As promised i've released my emotional "Thorsten" dataset :partying_face:. I hope it's useful for someone and (as always) please keep in mind that i'm no professional voice talent, just a guy sharing his voice.

Infos and download links can be found here: https://github.com/thorstenMueller/deep-learning-german-tts/#dataset-Thorsten-emotional

thorstenMueller commented 3 years ago

I'll close this issue due my emotional dataset has been released. But feel free to post here for feedback on this.

thorstenMueller commented 3 years ago

After release means before new ideas are coming to mind. See here for "drunk" samples (just pronounced this way, i'm not drunk while recording ;-) ) https://twitter.com/ThorstenVoice/status/1386060775488430085

thorstenMueller commented 3 years ago

@monatis I'm just being curious, did you have time time listen to my emotional dataset and/or found an intended usage?

monatis commented 3 years ago

Hi @thorstenMueller, I listened to some samples and it sounded quite promising. Unfortunately I was dealing with health problems of my parents at that time so I just missed a feedback. Sorry for that. Currently working on a NLP project in Turkish, then I want to return to working with Emotional Thorsten dataset to make some experiments with the following: (1) Introducing an emotion vector to the architecture of Tacotron2 and finetuning it for Emotional TTS. (2) Training few-shot adaptation methods like AdaDurIAN. Let's see what we can build.

thorstenMueller commented 3 years ago

Hi @monatis . Thanks for your fast response and sorry to hear your parents had health problems. Hopefully things are doing well now. I justed wanted to be sure, that you know my emotional dataset is ready for "whatever". Your ideas sounds promising.

monatis commented 3 years ago

@thorstenMueller Yes they are up and running now 😃 Thanks for the reminder and of course for the great dataset you're giving away to the community 😊 By the way, I'm leading the TensorFlow Turkey community and we're holding regular online events to talk about TensorFlow things and broader machine learning. If you would like to, I want to have you as a guest in one of such events to talk about your motivation and experience in building and sharing this dataset. I'm pretty sure that it will be a great inspiration for a lot of people. If you agree, you can simply say hello at the email address on my profile to talk about the details.
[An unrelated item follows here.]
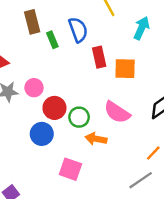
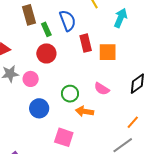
pink circle: (34, 88) -> (31, 79), moved
red circle: (54, 108) -> (46, 53), moved
pink semicircle: (117, 112) -> (102, 89), size x0.7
thorstenMueller commented 3 years ago

After release means before new ideas are coming to mind. See here for "drunk" samples (just pronounced this way, i'm not drunk while recording ;-) ) https://twitter.com/ThorstenVoice/status/1386060775488430085

Today i've released version 2 of my emotional dataset :tada:. In addition to emotions from version 1:

It now includes:

Check details and download on my Github page https://github.com/thorstenMueller/deep-learning-german-tts/#dataset-Thorsten-emotional

@monatis: Just in case it's interesting for you.